Like very many recent examples, an ancient structure has been uncovered during modern building works. The site in question here pertains to the Banbury Road in Warwick, England, where a construction is undergoing for a school, as a part of Project One Campus. Quite fortuitously, the Warwickshire County Council’s team of archaeologists came across evidence of a previously unknown Roman villa in the vicinity, after they were contacted by the project authorities. And after excavation, the area revealed an aisled structure which has been compared to the size of a medieval church, thus making it the largest ancient building identified in the region.
According to Stuart Palmer, Warwickshire’s Principal Archaeologist –
The building probably forms a component of a large villa estate, which must have spread along the banks of the Avon and been connected to the Roman road system. Early indications suggest it developed in the 2nd Century AD and probably went out of use in the 4th Century. This new discovery will put Roman Warwick firmly on the map.
The villa in itself was built of locally quarried sandstone, and measures around 28 m x 14.5 m (or 92 ft x 48 ft or 4,376 sq ft). Interestingly enough, the archaeologists also located ovens for drying corn (a blanket term for cereal crops) that were found both inside and outside the structure. This essentially indicates a setup of an agricultural estate, though the structure in itself was also segmented into different domestic spatial zones.

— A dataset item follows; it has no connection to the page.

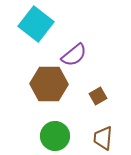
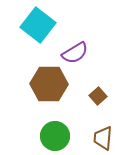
cyan square: moved 2 px right, 1 px down
purple semicircle: moved 1 px right, 2 px up; rotated 8 degrees clockwise
brown square: rotated 12 degrees counterclockwise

Caroline Rann, the head of the excavation (started from last year’s winter), said –
Very rarely do archaeologists discover a new villa, and this fantastic building could never have been predicted. Thanks to the Warwick Independent Schools Foundation and their construction team, Speller Metcalfe, who have gone out of their way to assist us, we can now start to build a better picture of Roman Warwick.
Simon Jones, Secretary for Warwick Independent Schools Foundation, added –
This is an exciting find and an invaluable experience for the schools, with pupils and staff having had opportunities to see the excavations at first hand. The County Archaeologist’s team have been only too happy to share their enthusiasm and worked with us to ensure the find has not had an undue impact on POC (Project One Campus) progress. The find will become part of the history of the new school building and of the Foundation as a whole and will, we hope, inspire budding archaeologists for generations to come.
And lastly, the good news for history enthusiasts is that the remnants of the Roman villa will be preserved even after the completion of the new school campus. In fact, the historians and the related authorities are planning to incorporate the ancient 1,900-year old structure into the future curriculum scope through exhibitions and educational tours.